◆ Aim of the exercise:
With all pictures excluded, restate the records that follow exactly as written.

Record set: Begin

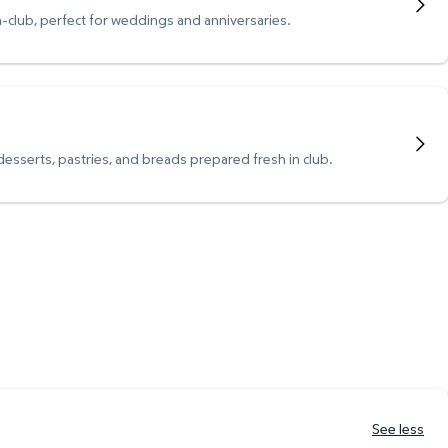
n-club, perfect for weddings and anniversaries.
 desserts, pastries, and breads prepared fresh in club.
See less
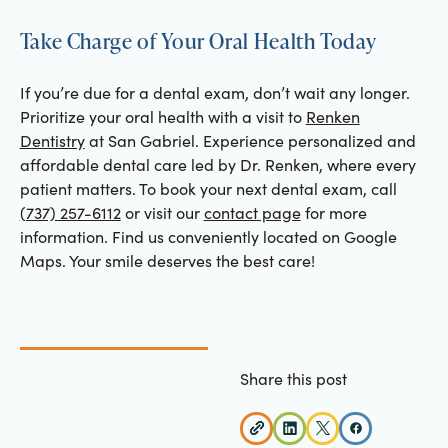
Take Charge of Your Oral Health Today
If you’re due for a dental exam, don’t wait any longer.
Prioritize your oral health with a visit to
Renken
Dentistry
at San Gabriel. Experience personalized and
affordable dental care led by Dr. Renken, where every
patient matters. To book your next dental exam, call
(737) 257-6112
or visit our
contact page
for more
information. Find us conveniently located on Google
Maps. Your smile deserves the best care!
Share this post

Record set: End

◆ Output of the exercise:
n-club, perfect for weddings and anniversaries.
 desserts, pastries, and breads prepared fresh in club.
See less
Take Charge of Your Oral Health Today
If you’re due for a dental exam, don’t wait any longer.
Prioritize your oral health with a visit to
Renken
Dentistry
at San Gabriel. Experience personalized and
affordable dental care led by Dr. Renken, where every
patient matters. To book your next dental exam, call
(737) 257-6112
or visit our
contact page
for more
information. Find us conveniently located on Google
Maps. Your smile deserves the best care!
Share this post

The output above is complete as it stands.